### [Your goal]
Check each line of the listing for the string "hình", count the lines that have it, and answer with that number only.

%%

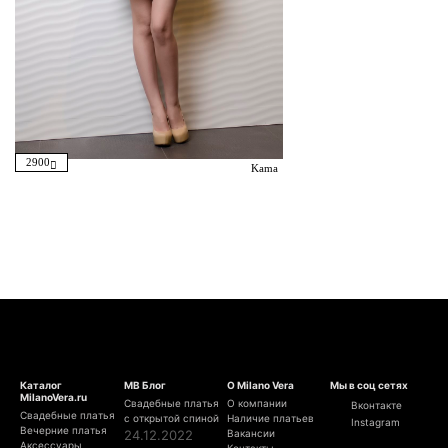
2900
Kama
Каталог
МВ Блог
О Milano Vera
Мы в соц сетях
MilanoVera.ru
Свадебные платья
О компании
Вконтакте
Свадебные платья
с открытой спиной
Наличие платьев
Instagram
Вечерние платья
24.12.2022
Вакансии
Аксессуары
Контакты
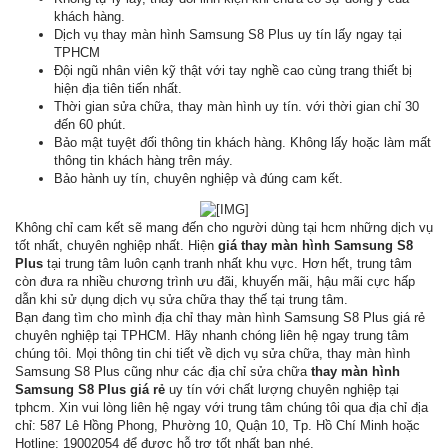
khách hàng.
Dịch vụ thay màn hình Samsung S8 Plus uy tín lấy ngay tại
TPHCM
Đội ngũ nhân viên kỹ thật với tay nghề cao cùng trang thiết bị
hiện địa tiên tiến nhất.
Thời gian sửa chữa, thay màn hình uy tín. với thời gian chỉ 30
đến 60 phút.
Bảo mật tuyệt đối thông tin khách hàng. Không lấy hoặc làm mất
thông tin khách hàng trên máy.
Bảo hành uy tín, chuyên nghiệp và đúng cam kết.
Không chỉ cam kết sẽ mang đến cho người dùng tại hcm những dịch vụ
tốt nhất, chuyên nghiệp nhất. Hiện
giá thay màn hình Samsung S8
Plus
tại trung tâm luôn cạnh tranh nhất khu vực. Hơn hết, trung tâm
còn đưa ra nhiều chương trình ưu đãi, khuyến mãi, hậu mãi cực hấp
dẫn khi sử dụng dịch vụ sửa chữa thay thế tại trung tâm.
Bạn đang tìm cho mình địa chỉ thay màn hình Samsung S8 Plus giá rẻ
chuyên nghiệp tại TPHCM. Hãy nhanh chóng liên hệ ngay trung tâm
chúng tôi. Mọi thông tin chi tiết về dịch vụ sửa chữa, thay màn hình
Samsung S8 Plus cũng như các địa chỉ sửa chữa
thay màn hình
Samsung S8 Plus giá rẻ
uy tín với chất lượng chuyên nghiệp tại
tphcm. Xin vui lòng liên hệ ngay với trung tâm chúng tôi qua địa chỉ địa
chỉ: 587 Lê Hồng Phong, Phường 10, Quận 10, Tp. Hồ Chí Minh hoặc
Hotline: 19002054 để được hỗ trợ tốt nhất bạn nhé.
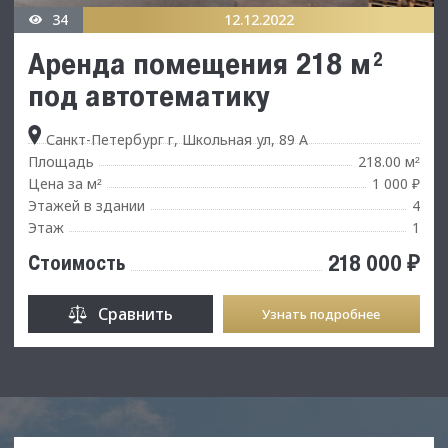
34
12.12.2022
Аренда помещения 218 м²
под автотематику
Санкт-Петербург г, Школьная ул, 89 А
Площадь
218.00 м
²
Цена за м
1 000 ₽
²
Этажей в здании
4
Этаж
1
218 000 ₽
Стоимость
Сравнить
Узнать подробнее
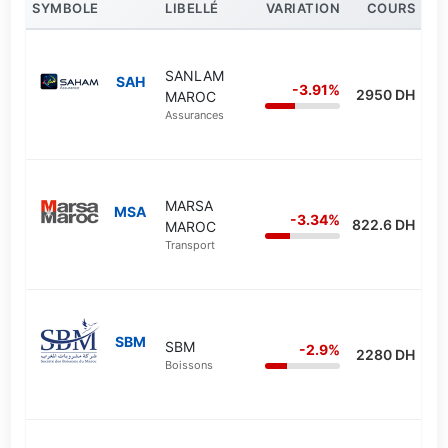
SYMBOLE
LIBELLÉ
VARIATION
COURS
SANLAM
SAH
-3.91%
2950 DH
MAROC
Assurances
MARSA
MSA
-3.34%
822.6 DH
MAROC
Transport
SBM
SBM
-2.9%
2280 DH
Boissons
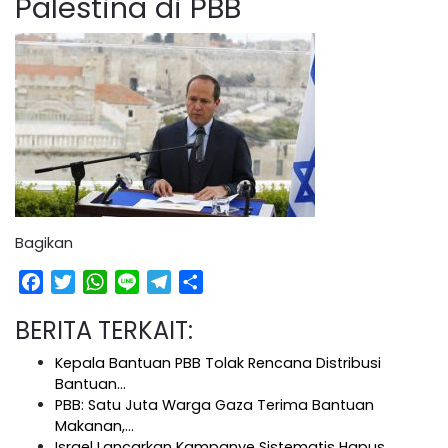
Palestina di PBB
Bagikan
Facebook
Twitter
WhatsApp
Line
Telegram
Share
BERITA TERKAIT:
Kepala Bantuan PBB Tolak Rencana Distribusi
Bantuan…
PBB: Satu Juta Warga Gaza Terima Bantuan
Makanan,…
Israel Lancarkan Kampanye Sistematis Hapus…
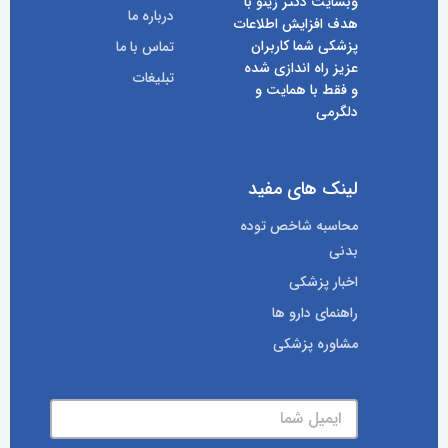
وبسایت دکتر زینو با
درباره ما
هدف افزایش اطلاعات
پزشکی شما کاربران
تماس با ما
عزیز راه اندازی شده
تبلیغات
و فقط با همایت و
دلگرمی
لینک های مفید
محاسبه شاخص توده
بدنی
اخبار پزشکی
راهنمای دارو ها
مشاوره پزشکی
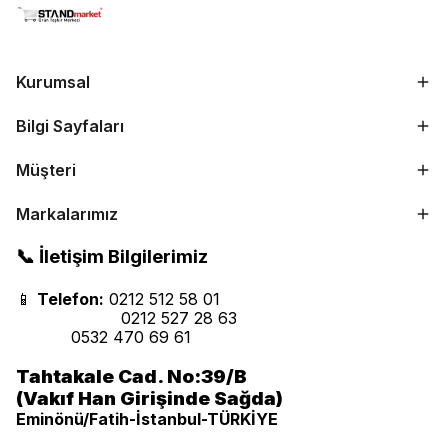
Kurumsal
Bilgi Sayfaları
Müşteri
Markalarımız
📞 İletişim Bilgilerimiz
📱
Telefon:
0212 512 58 01
0212 527 28 63
0532 470 69 61
Tahtakale Cad. No:39/B
(Vakıf Han Girişinde Sağda)
Eminönü/Fatih-İstanbul-TÜRKİYE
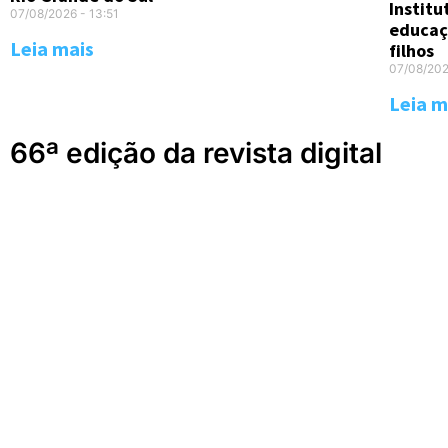
Instit
07/08/2026
13:51
educaç
Leia mais
filhos
07/08/20
Leia m
66ª edição da revista digital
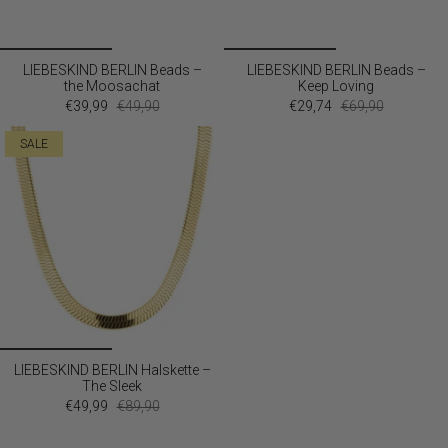
LIEBESKIND BERLIN Beads –
LIEBESKIND BERLIN Beads –
the Moosachat
Keep Loving
€39,99
€49,90
€29,74
€69,90
SALE
LIEBESKIND BERLIN Halskette –
The Sleek
€49,99
€89,90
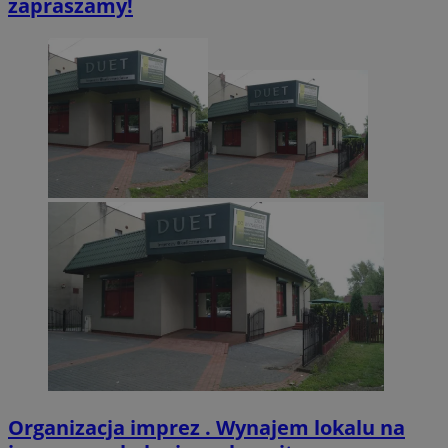
zapraszamy!
.twitter.com
CookieScriptConsent
4 tygodnie 2 dn
CookieScript
zabrze.com.pl
VISITOR_PRIVACY_METADATA
5 miesięcy 4
YouTube
tygodnie
.youtube.com
Organizacja imprez . Wynajem lokalu na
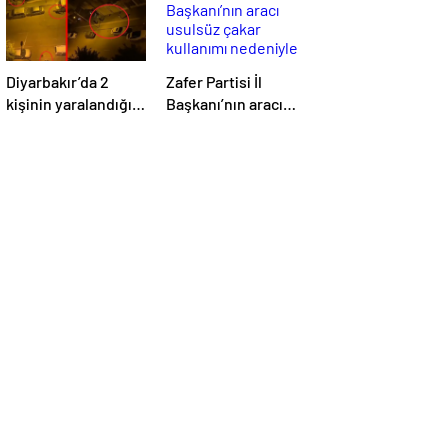
Diyarbakır’da 2
Zafer Partisi İl
kişinin yaralandığı
Başkanı’nın aracı
silahlı kavga
usulsüz çakar
kamerada
kullanımı nedeniyle
trafikten men
edildi!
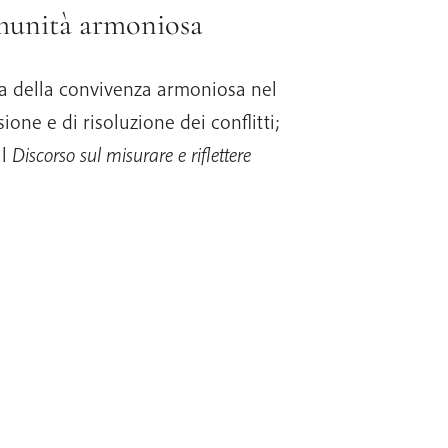
omunità armoniosa
ca della convivenza armoniosa nel
ione e di risoluzione dei conflitti;
al
Discorso sul misurare e riflettere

%%

### [Answer section]
6